- **ACTIVITY**
Below is a listing with pictures in it. Copy it exactly without them.
*** DATA Section Begins ***
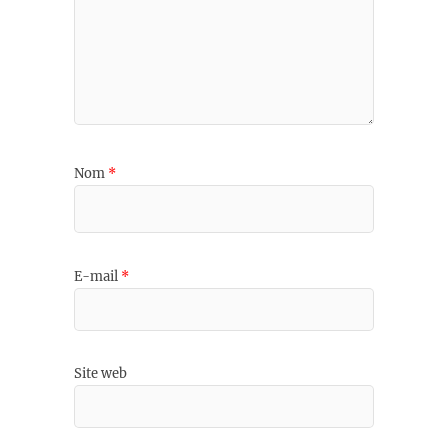
Nom
*
E-mail
*
Site web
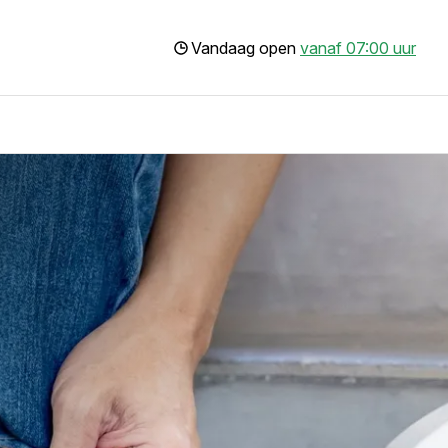
Vandaag open
vanaf 07:00 uur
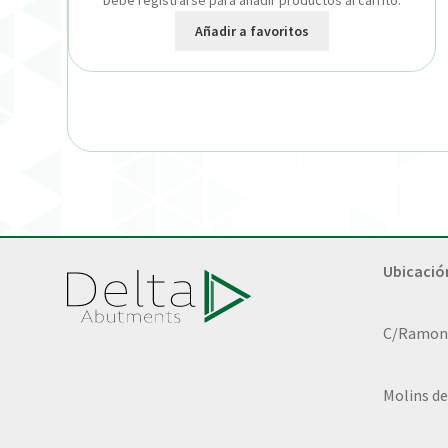
Debe registrarse para añadir productos al carrito.
Añadir a favoritos
Ubicació
C/Ramon L
Molins de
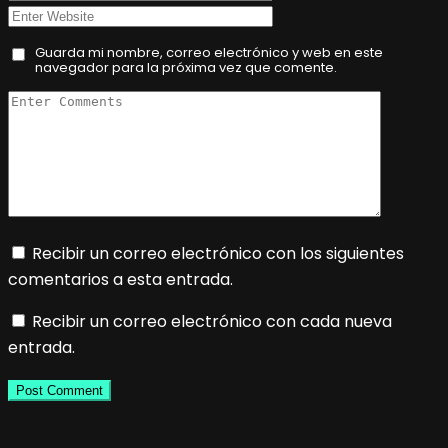
Guarda mi nombre, correo electrónico y web en este
navegador para la próxima vez que comente.
Recibir un correo electrónico con los siguientes
comentarios a esta entrada.
Recibir un correo electrónico con cada nueva
entrada.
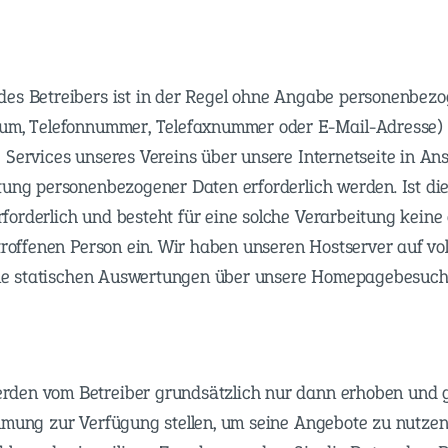
es Betreibers ist in der Regel ohne Angabe personenbezo
tum, Telefonnummer, Telefaxnummer oder E-Mail-Adresse) m
 Services unseres Vereins über unsere Internetseite in A
tung personenbezogener Daten erforderlich werden. Ist di
orderlich und besteht für eine solche Verarbeitung keine 
etroffenen Person ein. Wir haben unseren Hostserver auf v
eine statischen Auswertungen über unsere Homepagebesuch
den vom Betreiber grundsätzlich nur dann erhoben und g
mmung zur Verfügung stellen, um seine Angebote zu nutze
*** DATA Section Ends ***
- **RESPONSE TO THIS EXERCISE**
Nom
*
E-mail
*
Site web
Vandaag open
vanaf 07:00 uur
Debe registrarse para añadir productos al carrito.
Añadir a favoritos
Ubicació
C/Ramon L
Molins de
Guarda mi nombre, correo electrónico y web en este
navegador para la próxima vez que comente.
Recibir un correo electrónico con los siguientes
comentarios a esta entrada.
Recibir un correo electrónico con cada nueva
entrada.
es Betreibers ist in der Regel ohne Angabe personenbezo
tum, Telefonnummer, Telefaxnummer oder E-Mail-Adresse) m
 Services unseres Vereins über unsere Internetseite in A
tung personenbezogener Daten erforderlich werden. Ist di
orderlich und besteht für eine solche Verarbeitung keine 
etroffenen Person ein. Wir haben unseren Hostserver auf v
eine statischen Auswertungen über unsere Homepagebesuch
den vom Betreiber grundsätzlich nur dann erhoben und g
mmung zur Verfügung stellen, um seine Angebote zu nutze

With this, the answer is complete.